Article 309

Use of an Iterative Convolution Approach for Qualitative and Quantitative Peak Analysis in Low Resolution Gamma-Ray Spectra
Robin P. Gardner, Xianyun Ai, Cody R. Peeples, Jiaxin Wang, Kyoung Lee, Johanna L. Peeples, and Adan Calderon
Publishing Info: 
Nuclear Instruments and Methods in Physics Research A, 652, pp. 544-549 (2011)

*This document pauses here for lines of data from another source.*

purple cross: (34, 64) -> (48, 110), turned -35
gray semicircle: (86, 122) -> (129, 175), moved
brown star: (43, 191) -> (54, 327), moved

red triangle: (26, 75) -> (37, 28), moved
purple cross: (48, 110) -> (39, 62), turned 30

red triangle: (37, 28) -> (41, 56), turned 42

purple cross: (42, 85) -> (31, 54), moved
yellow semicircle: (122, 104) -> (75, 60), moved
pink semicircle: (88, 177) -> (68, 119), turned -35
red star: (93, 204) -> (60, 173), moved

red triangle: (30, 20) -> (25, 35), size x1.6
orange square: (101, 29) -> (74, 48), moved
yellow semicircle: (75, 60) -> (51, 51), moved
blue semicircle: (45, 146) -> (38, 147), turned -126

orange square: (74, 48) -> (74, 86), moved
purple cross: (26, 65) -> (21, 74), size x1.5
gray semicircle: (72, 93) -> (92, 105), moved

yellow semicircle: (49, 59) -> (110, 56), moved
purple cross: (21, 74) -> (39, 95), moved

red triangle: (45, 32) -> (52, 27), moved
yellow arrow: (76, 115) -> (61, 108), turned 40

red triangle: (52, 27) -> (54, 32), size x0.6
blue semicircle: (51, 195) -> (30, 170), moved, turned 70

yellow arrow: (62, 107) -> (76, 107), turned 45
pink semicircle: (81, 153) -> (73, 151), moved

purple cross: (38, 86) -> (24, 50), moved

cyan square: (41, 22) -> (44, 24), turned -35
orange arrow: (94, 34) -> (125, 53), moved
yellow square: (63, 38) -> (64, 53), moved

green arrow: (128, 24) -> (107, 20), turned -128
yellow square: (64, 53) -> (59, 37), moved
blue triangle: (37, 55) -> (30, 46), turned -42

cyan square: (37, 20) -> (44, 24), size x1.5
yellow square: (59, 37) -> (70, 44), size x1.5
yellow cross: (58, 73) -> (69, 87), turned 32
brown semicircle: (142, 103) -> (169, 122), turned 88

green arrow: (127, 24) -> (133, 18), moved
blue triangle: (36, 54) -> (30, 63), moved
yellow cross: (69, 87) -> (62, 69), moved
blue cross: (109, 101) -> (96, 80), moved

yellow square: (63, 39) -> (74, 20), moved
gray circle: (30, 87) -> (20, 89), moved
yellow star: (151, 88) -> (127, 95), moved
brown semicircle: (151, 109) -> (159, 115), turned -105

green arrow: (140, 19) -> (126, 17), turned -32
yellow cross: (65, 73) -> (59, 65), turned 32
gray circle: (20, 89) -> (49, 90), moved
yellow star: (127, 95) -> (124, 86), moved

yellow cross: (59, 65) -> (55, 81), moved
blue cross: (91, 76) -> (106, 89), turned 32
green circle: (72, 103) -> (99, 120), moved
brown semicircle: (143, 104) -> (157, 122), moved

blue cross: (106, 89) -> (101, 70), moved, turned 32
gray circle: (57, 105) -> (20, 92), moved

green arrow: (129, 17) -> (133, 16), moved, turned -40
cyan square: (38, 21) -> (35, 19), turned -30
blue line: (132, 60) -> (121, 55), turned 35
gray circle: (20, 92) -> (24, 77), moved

In many applications, low resolution gamma-ray spectrometers, such as sodium iodide scintillation detectors, are widely used primarily due to their relatively low cost and high detection efficiency. There is widespread interest in improved methods for analyzing spectral data acquired with such devices, using inverse analysis. Peak means and peak areas in gamma and X-ray spectra are needed for both qualitative and quantitative analysis. This paper introduces the PEAKSI code package that was developed at the Center for Engineering Applications of Radioisotopes (CEAR). The basic approach described here is to use accurate forward models and iterative convolution instead of direct deconvolution. Rather than smoothing and differentiation a combination of linear regression and non-linear searching is used to minimize the reduced chi-square, since this approach retains the capability of establishing uncertainties in the estimated peak parameters. The PEAKSI package uses a Levenberg–Marquardt (LM) non-linear search method combined with multiple linear regression (MLR) to minimize the reduced chi-square value for fitting single or multiple overlapping peaks to determine peak parameters, including peak means, peak standard deviations or full width at half maximum (FWHM), net peak counts, and background counts of peaks in experimental gamma-ray spectra. This approach maintains the natural error structure so that parameter uncertainties can be estimated. The plan is to release this code to the public in the near future.